- [Exercise details]: Copy the records word for word. Pictures do not go in.

══ Working data ══

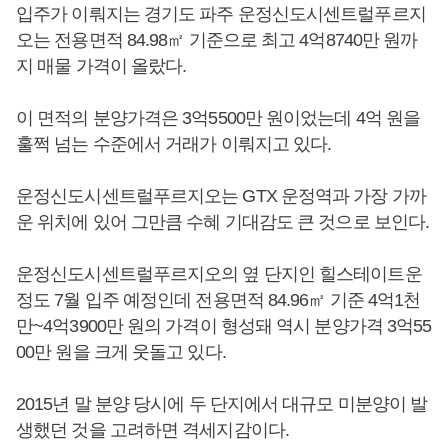
입주가 이뤄지는 경기도 파주 운정신도시센트럴푸르지
오는 전용면적 84.98㎡ 기준으로 최고 4억8740만 원까
지 매물 가격이 올랐다.
이 면적의 분양가격은 3억5500만 원이었는데 4억 원을
훌쩍 넘는 수준에서 거래가 이뤄지고 있다.
운정신도시센트럴푸르지오는 GTX 운정역과 가장 가까
운 위치에 있어 그만큼 수혜 기대감도 큰 것으로 보인다.
운정신도시센트럴푸르지오의 옆 단지인 힐스테이트운
정도 7월 입주 예정인데 전용면적 84.96㎡ 기준 4억1천
만~4억3900만 원의 가격이 형성돼 역시 분양가격 3억55
00만 원을 크게 웃돌고 있다.
2015년 말 분양 당시에 두 단지에서 대규모 미분양이 발
생했던 것을 고려하면 격세지감이다.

═══

- [Response to this exercise]:
입주가 이뤄지는 경기도 파주 운정신도시센트럴푸르지
오는 전용면적 84.98㎡ 기준으로 최고 4억8740만 원까
지 매물 가격이 올랐다.
이 면적의 분양가격은 3억5500만 원이었는데 4억 원을
훌쩍 넘는 수준에서 거래가 이뤄지고 있다.
운정신도시센트럴푸르지오는 GTX 운정역과 가장 가까
운 위치에 있어 그만큼 수혜 기대감도 큰 것으로 보인다.
운정신도시센트럴푸르지오의 옆 단지인 힐스테이트운
정도 7월 입주 예정인데 전용면적 84.96㎡ 기준 4억1천
만~4억3900만 원의 가격이 형성돼 역시 분양가격 3억55
00만 원을 크게 웃돌고 있다.
2015년 말 분양 당시에 두 단지에서 대규모 미분양이 발
생했던 것을 고려하면 격세지감이다.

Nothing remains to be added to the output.